Now that you are thinking so deeply about your business, your clients, and how your services bring value to them… take a stab at writing a direct, 25-word-or-less description that clearly conveys WHAT you do, WHOM you serve, and WHY it matters. Bring in some of the emotional gratification you provide and the uniqueness of who you are. This one-liner is the answer to the question you get asked at a party, “So, what do you do?” Your response should come easily and confidently – and should open the door for further conversation (if you are talking with an ideal client OR someone who can make a referral).
EXAMPLE: “I coach and collaborate with forward-thinking business leaders & entrepreneurs who crave an energizing work-life blend that reflects their true essence and yields unbounded success.”
Practice your party line a lot, memorize it so that it rolls off your tongue quickly and easily.
Just Say “No” to Elevator Speeches!
Now – not to confuse you, but I don’t advocate using this party line verbatim. What? Yah, I know I am contradicting myself here! My preferred method of answering the “What do you do?” question is to have more of a natural conversation, where I begin to get to know them and learn what their challenges are… this is a way to begin knowing if they are a possible client or referrer. Then I can tailor my response to them by invoking elements that I know will appeal to that person specifically. For example, if I know what their profession is, I can include that in my party line. Let’s say they are an accountant. I can now say, “I coach and collaborate with forward-thinking business leaders, such as accountants, who crave….”
So, in practice, I don’t use my memorized party line, I make up something that fits the conversation naturally. However – having the one-liner memorized and ready to roll is terrific for situations where you just don’t have time for a longer conversation. Or those networking meetings where you are asked to stand up and give a 1-minute spiel about your business. Please… be yourself, be natural, but be prepared!

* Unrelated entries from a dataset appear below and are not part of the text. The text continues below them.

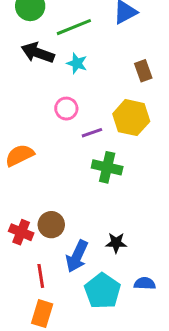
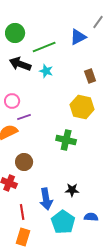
pink circle: (66, 109) -> (12, 101), moved
purple line: (92, 133) -> (24, 117), moved
brown circle: (51, 225) -> (24, 162), moved
blue arrow: (77, 256) -> (46, 199), turned -35

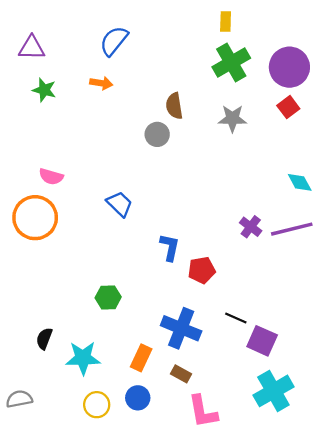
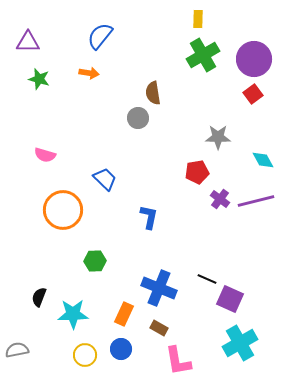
gray star: (232, 118) -> (218, 137), moved
orange circle: (35, 218) -> (63, 210), moved
red pentagon: (202, 270) -> (197, 172), moved

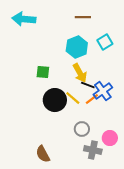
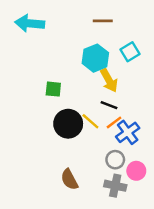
yellow arrow: (80, 73) -> (109, 80), moved
blue cross: (103, 91) -> (128, 132), moved
gray circle: (82, 129) -> (115, 160), moved
brown semicircle: (43, 154) -> (69, 179), moved

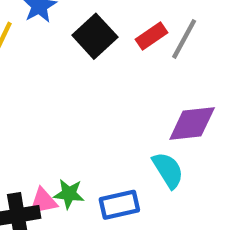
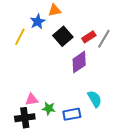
purple diamond: (192, 123) -> (79, 62), moved, turned -30
pink triangle: (43, 201) -> (32, 100), moved

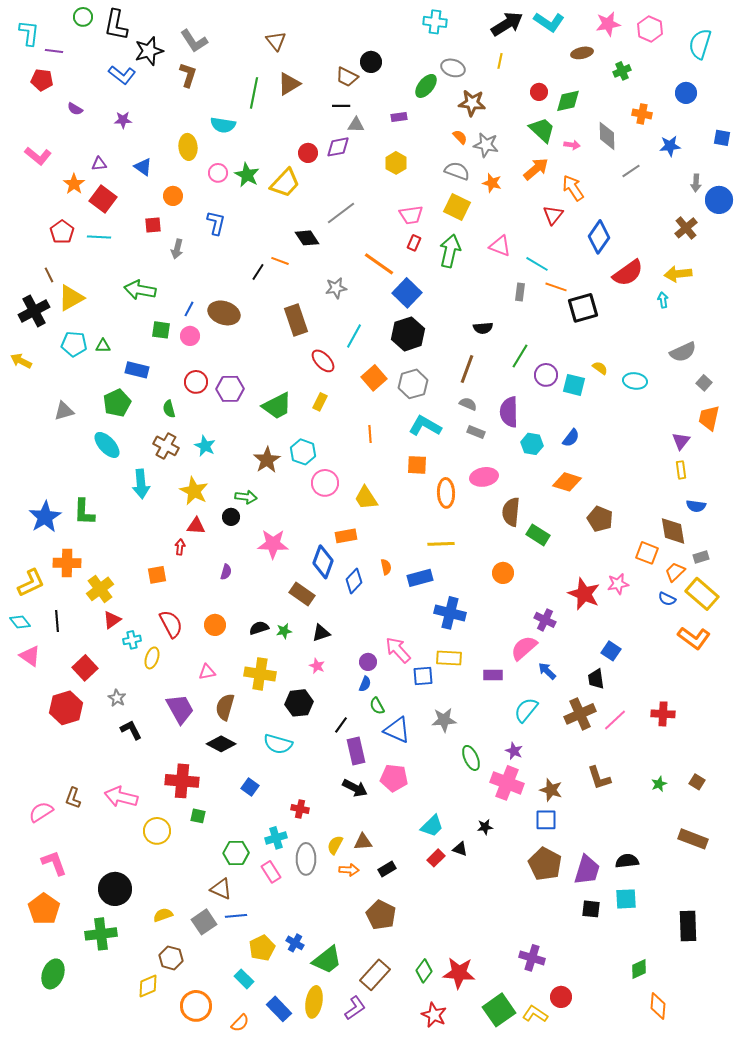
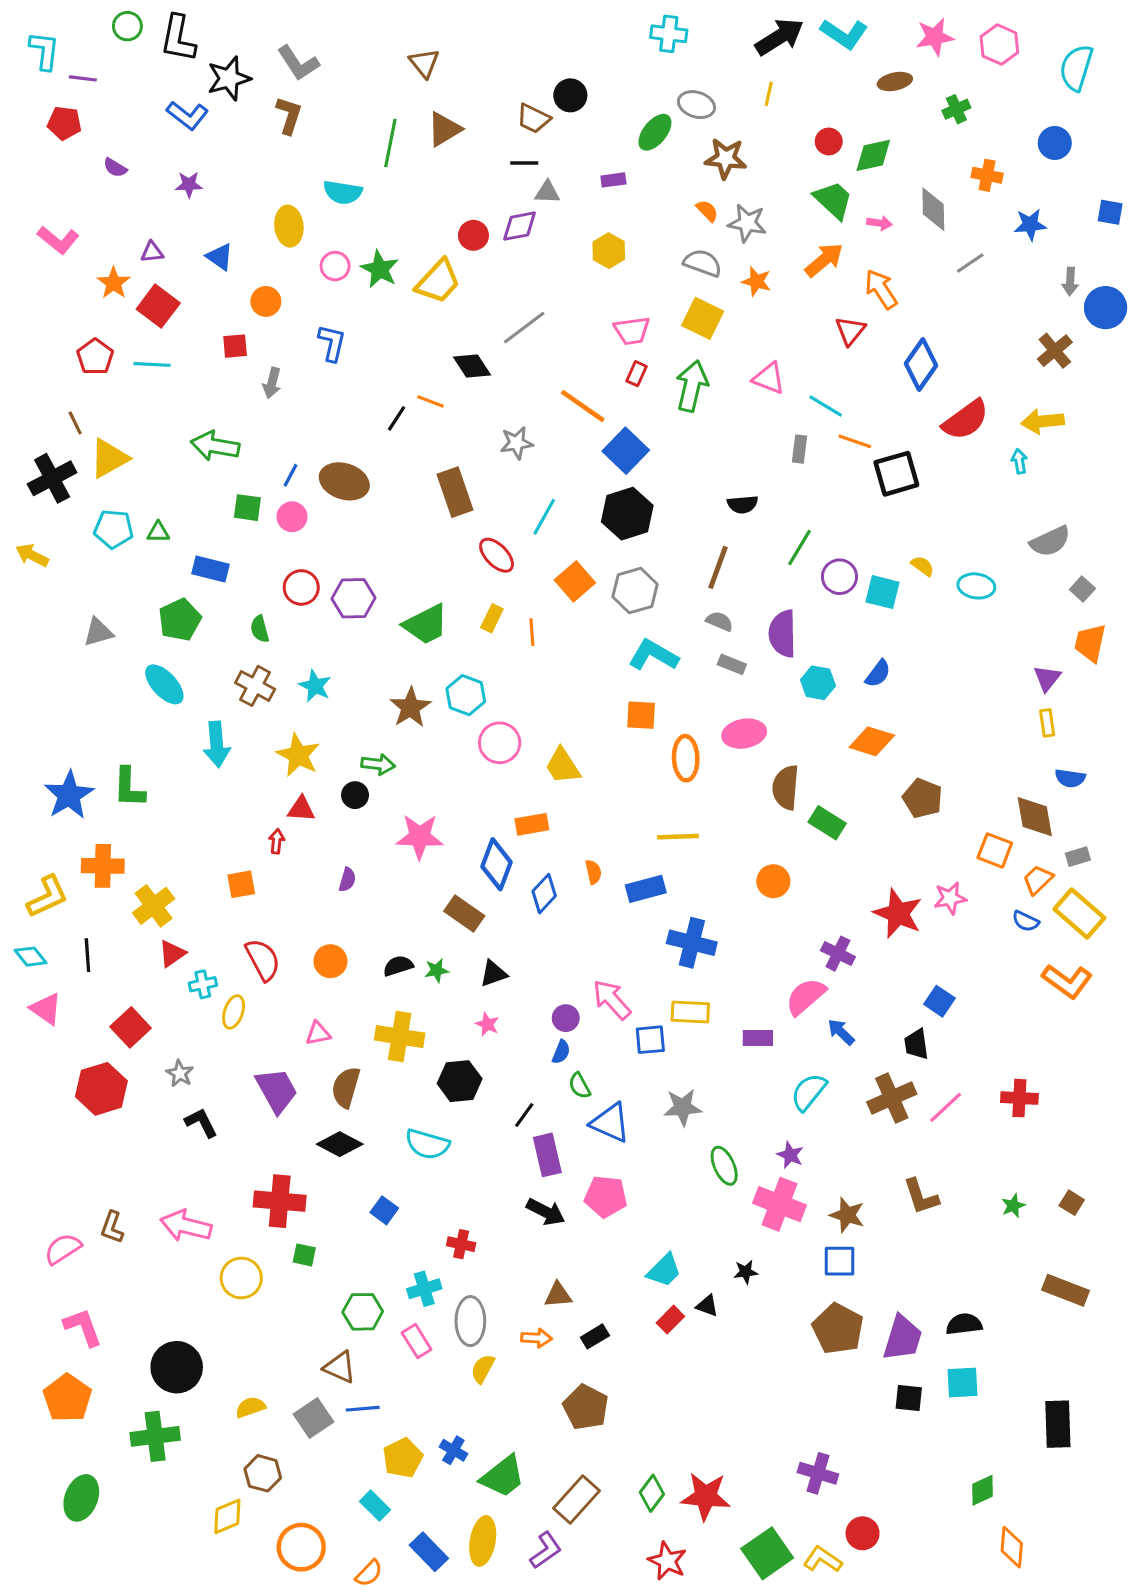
orange line: (370, 434) -> (532, 632), moved
yellow semicircle: (335, 845) -> (483, 1369), moved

You have now created the essence of your Core Marketing Message. Take some time to continue honing and refining. When you read through it, you should feel that it hits the mark and it paints a picture of your ideal business.
As you write letters, brochures, website content, blog articles, social media posts and other communications, draw from this Platform – speak to your market as if you know them personally; appeal to your market’s pains and predicaments; show them how you solve these problems; highlight the emotional gratification they will feel when they use your services; show them clearly what makes you and your offerings unique.
I’d love to hear from you as you go through this process – How is it working for you? Where are you stuck? What new clarity and insight has this exercise brought to you?